Re: [RFC 1/1] x86/vmemmap: Add missing update of PML4 table / PML5 table entry
From: Dave Hansen
Date: Fri Feb 14 2025 - 19:29:15 EST
On 2/14/25 16:20, Harry (Hyeonggon) Yoo wrote:
> On Fri, Feb 14, 2025 at 11:57:50AM -0800, Dave Hansen wrote:
>> On 2/14/25 11:51, Gwan-gyeong Mun wrote:
>>> when performing vmemmap populate, if the entry of the PML4 table/PML5 table
>>> pointing to the target virtual address has never been updated, a page fault
>>> occurs when the memset(start) called from the vmemmap_use_new_sub_pmd()
>>> execution flow.
>>
>> "Page fault" meaning oops? Or something that we manage to handle and
>> return from without oopsing?
>
> It means oops, because the kernel accesses part of vmemmap that's not
> populated (yet) in current process's page table.
Your 0/1 cover letter got to me after this mail did. I see the oops
there clear as day now.
> This oops was observed after increasing the size of struct page (as a part of
> developing a debug feature), but the real cause is that page table entries are
> only installed in init_mm's page table and then sync'd later, but in the mean
> time the process that triggered hot-plug accesses new portion of vmemmap.
>
> If the process does not directly use the page table of init_mm (like swapper)
> this oops can occur (e.g., I was able to trigger with `sudo modprobe hmm_test`
> after increasing the size of struct page).
Makes sense. Thanks for the explanation.
>>> This fixes the problem of using the virtual address without updating the
>>> entry in the PML4 table or PML5 table.

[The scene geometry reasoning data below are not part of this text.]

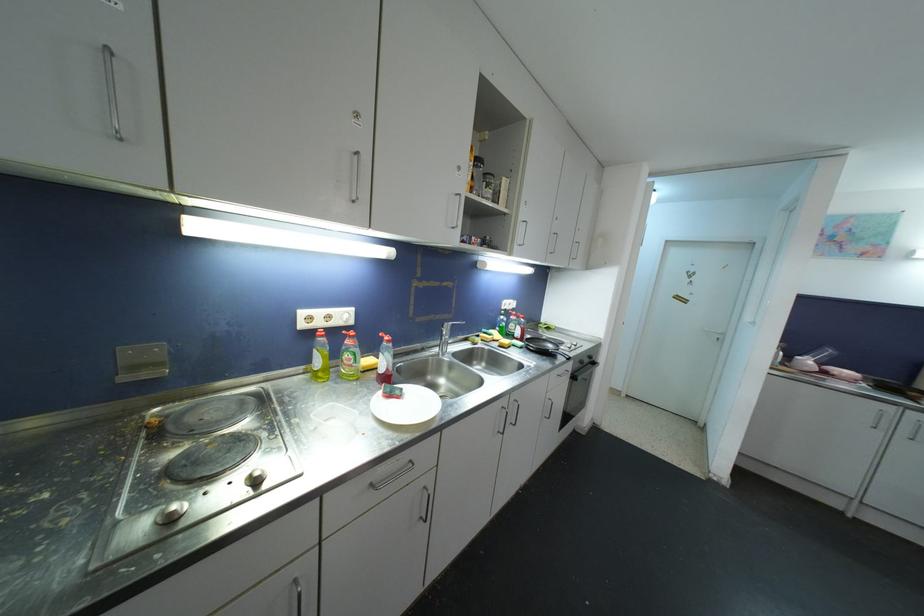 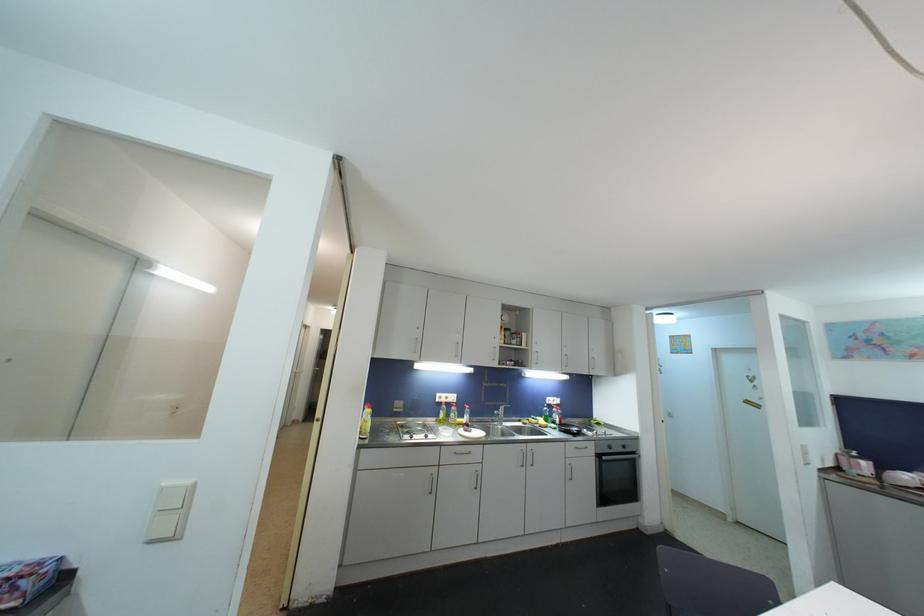 Where in the second image is the point corresponding to point 585,365 from the first image?

(613, 450) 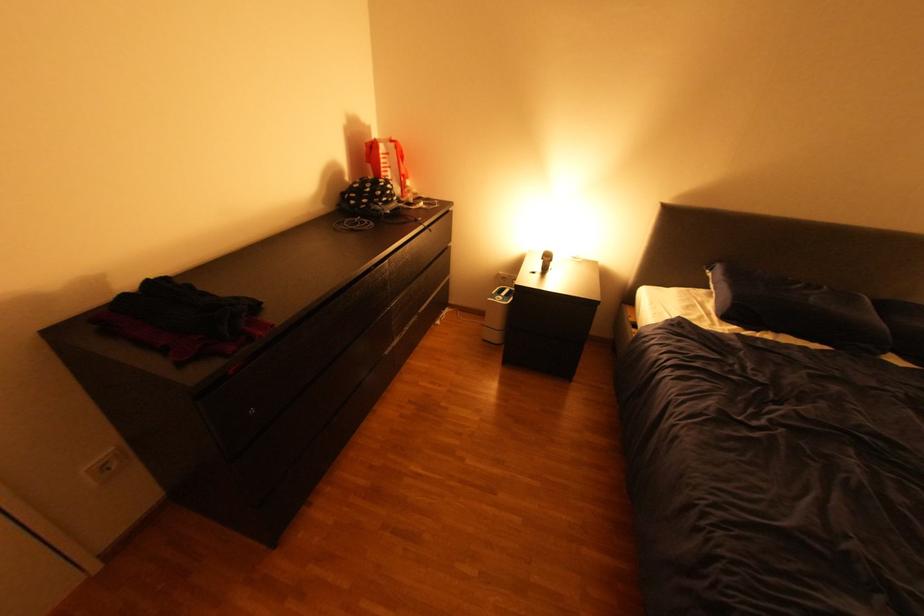 Find where to lift the paper bag handle. Please return your answer as a coordinate pair (x, y).

(382, 132) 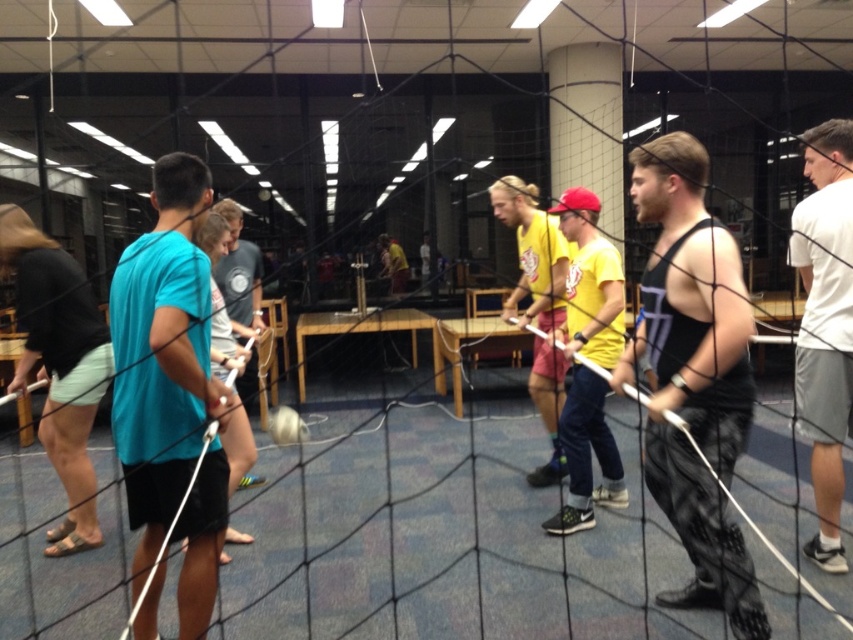 Based on the photo, who is more distant from viewer, (668, 500) or (396, 257)?

Positioned behind is point (396, 257).

Can you confirm if black tank top at center is positioned below yellow t-shirt at center?

Correct, black tank top at center is located below yellow t-shirt at center.

The image size is (853, 640). In order to click on black tank top at center in this screenshot , I will do `click(694, 376)`.

In order to click on black tank top at center in this screenshot , I will do `click(694, 376)`.

The image size is (853, 640). What do you see at coordinates (825, 324) in the screenshot?
I see `white cotton t-shirt at right` at bounding box center [825, 324].

Between white cotton t-shirt at right and yellow t-shirt at center, which one is positioned lower?

white cotton t-shirt at right is below.

Identify the location of white cotton t-shirt at right. (825, 324).

Does teal matte t-shirt at left appear on the right side of light blue fabric shirt at center?

Yes, teal matte t-shirt at left is to the right of light blue fabric shirt at center.

Does teal matte t-shirt at left appear under light blue fabric shirt at center?

Indeed, teal matte t-shirt at left is positioned under light blue fabric shirt at center.

Find the location of a particular element. The width and height of the screenshot is (853, 640). teal matte t-shirt at left is located at coordinates (161, 355). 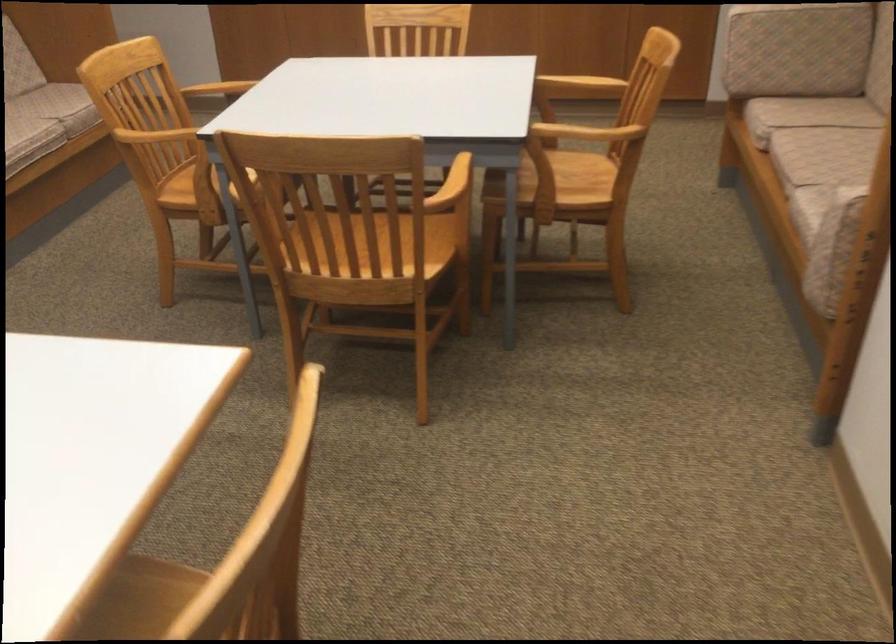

But this is a temporary solution to
>>> prevent page fault problems, and it requires improvement of the routine
>>> that updates the missing entry in the PML4 table or PML5 table.
>>
>> Can we please skip past the band-aid and go to the real fix?
>
> Yes, of course it'd best to skip a temporary fix.
> The intention is to report/discuss the problem and a fix as a starting point.
Do you have a better fix in mind?